The analysis of 4,008 adults with cervical artery dissection revealed that about 19% developed dissecting aneurysms. Importantly, these patients showed no higher stroke risk than those without aneurysms during the six-month follow-up period. Among those with aneurysms, approximately 10% showed aneurysm growth over six months, but this growth also did not correlate with increased stroke risk.
"We have little scientific information about dissecting aneurysm, including how to best diagnose, monitor aneurysm growth and manage the health of people with dissecting aneurysms," said study author Muhib Khan, M.D., M.B.B.S., of Mayo Clinic. The research team leveraged the large STOP-CAD dataset to provide comprehensive insights into diagnosis, monitoring, and outcomes.

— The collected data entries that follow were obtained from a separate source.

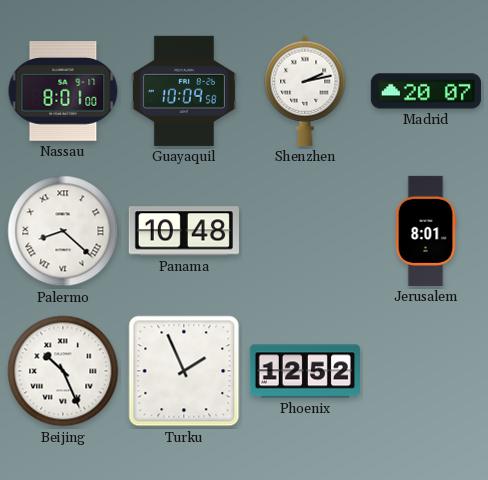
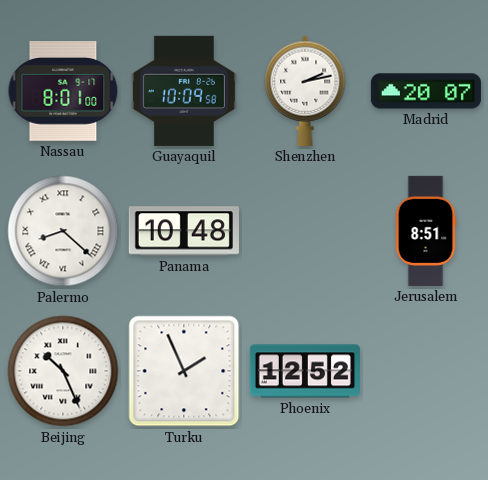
Jerusalem: 8:01 -> 8:51
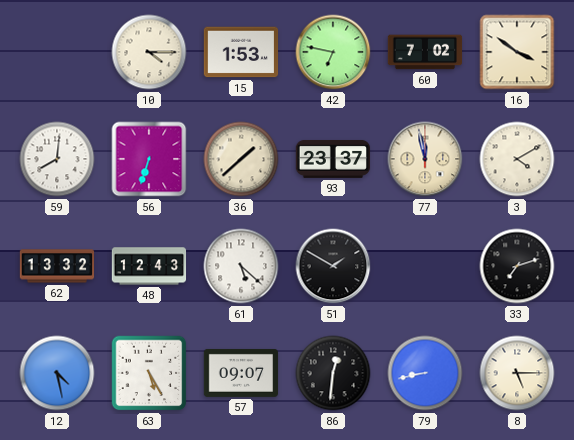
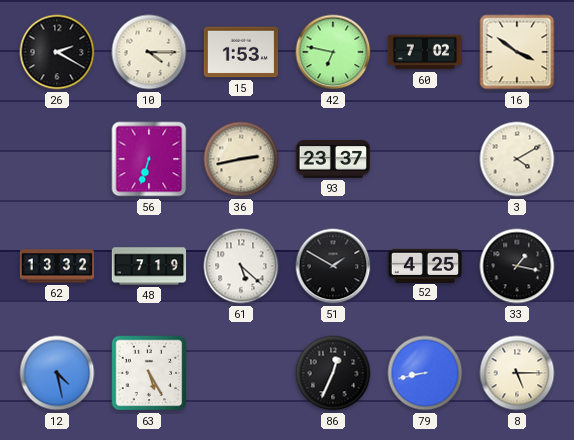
26: none -> 2:20
59: 8:01 -> none
36: 1:38 -> 2:43
77: 11:58 -> none
48: 12:43 -> 7:19
52: none -> 4:25
33: 7:12 -> 1:17
57: 09:07 -> none
86: 12:31 -> 12:34
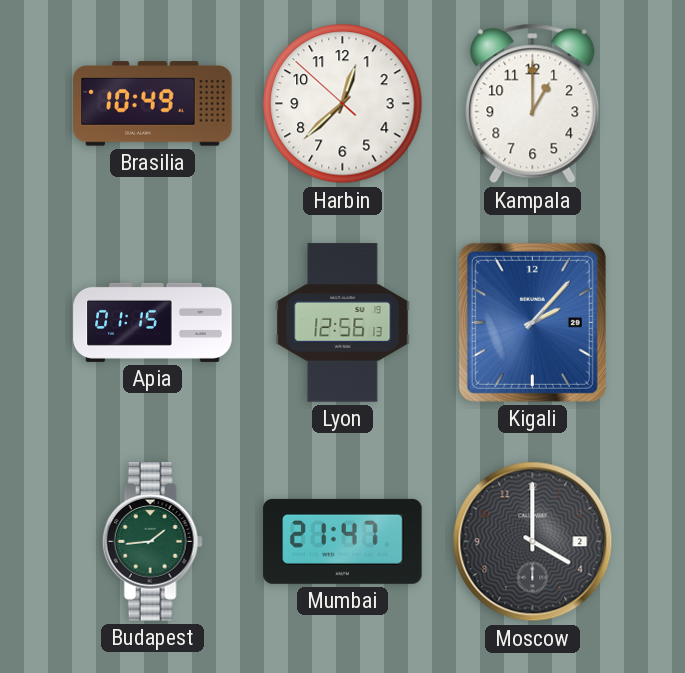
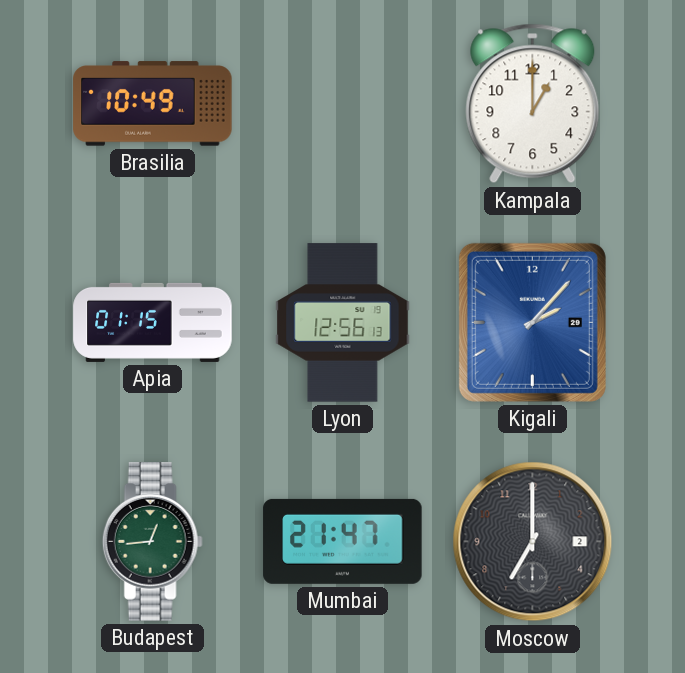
Harbin: 12:37 -> none
Budapest: 1:44 -> 12:44
Moscow: 4:00 -> 7:00
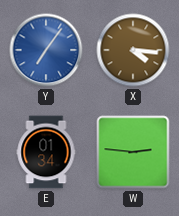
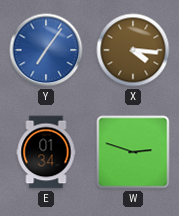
W: 2:46 -> 2:48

The study identified that patients with dissecting aneurysms were more likely to have histories of migraines, connective tissue disorders, and minor neck trauma before dissection. These risk factors may help clinicians monitor for aneurysm development. "Reassuringly, dissecting aneurysm formation was not related to hemorrhagic stroke or increased mortality either," noted co-author Zafer Keser, M.D., also of Mayo Clinic.
These findings could significantly impact clinical practice by potentially reducing unnecessary interventions and frequent imaging. Former International Stroke Conference chair Louise D. McCullough, M.D., Ph.D., FAHA, who was not involved in the study, explained that the results "will probably give us a little bit of pause if we're thinking about doing an intervention such as placing a carotid stent - which would require chronic antiplatelets - if we know the risk of recurrent strokes in patients with dissecting aneurysms is low."

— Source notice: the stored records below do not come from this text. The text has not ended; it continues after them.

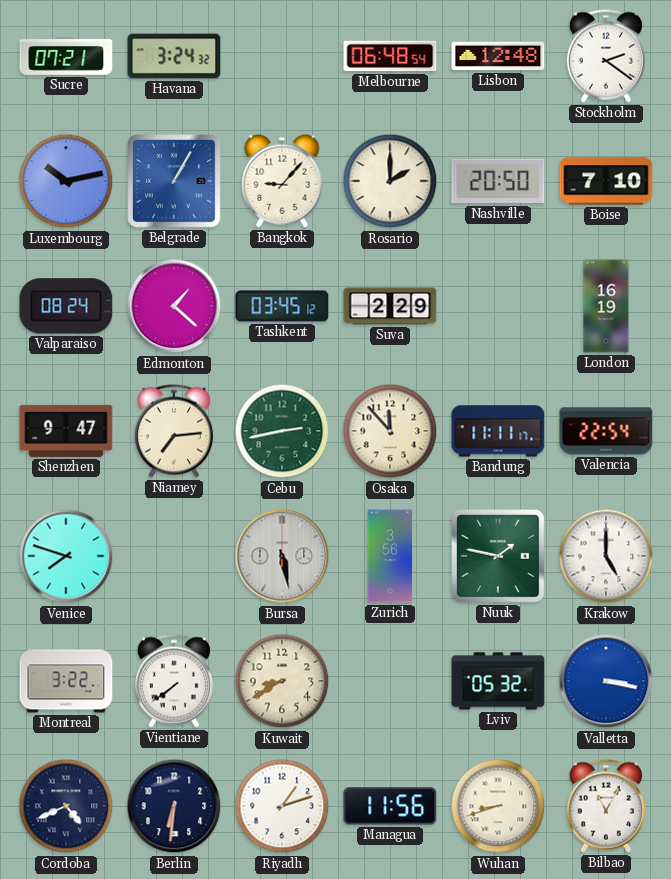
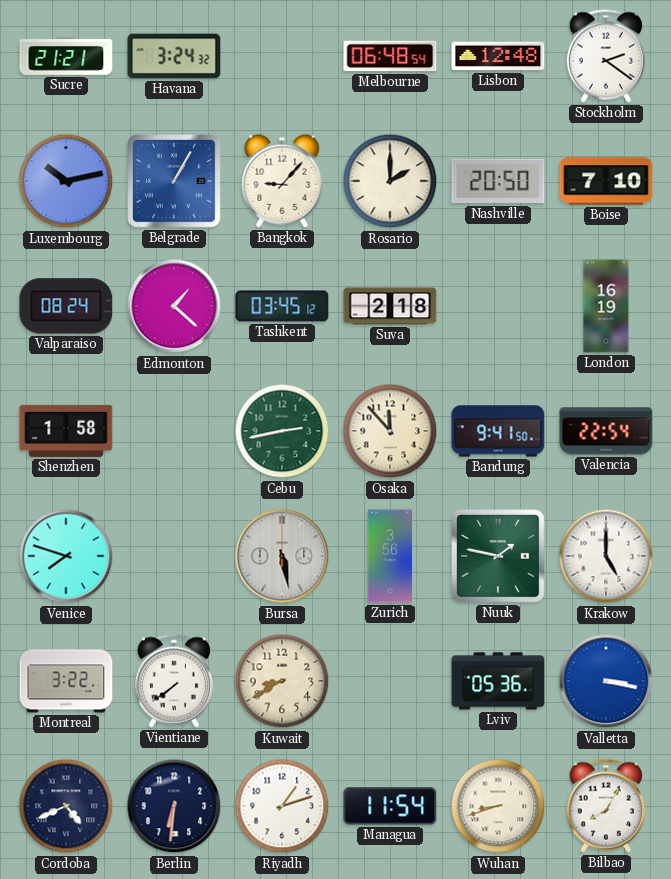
Sucre: 07:21 -> 21:21
Suva: 2:29 -> 2:18
Shenzhen: 9:47 -> 1:58
Niamey: 7:14 -> none
Bandung: 11:11 -> 9:41
Lviv: 05:32 -> 05:36
Managua: 11:56 -> 11:54
Bilbao: 11:05 -> 8:05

The study has limitations, including its retrospective design and reliance on image reviews without standardized centralized assessment processes. Researchers noted that a prospective study following patients over time with clearly outlined treatment methods would help confirm these preliminary findings. The research will be presented at the American Stroke Association International Stroke Conference 2026 in New Orleans.
Stroke remains a significant health concern, ranking as the fourth leading cause of death in the United States according to the American Heart Association's 2026 Heart Disease and Stroke Statistics. The American Stroke Association provides additional resources through their Stroke Hub and educational materials. While these findings offer important clinical guidance, researchers emphasize that the study is preliminary until published in a peer-reviewed journal.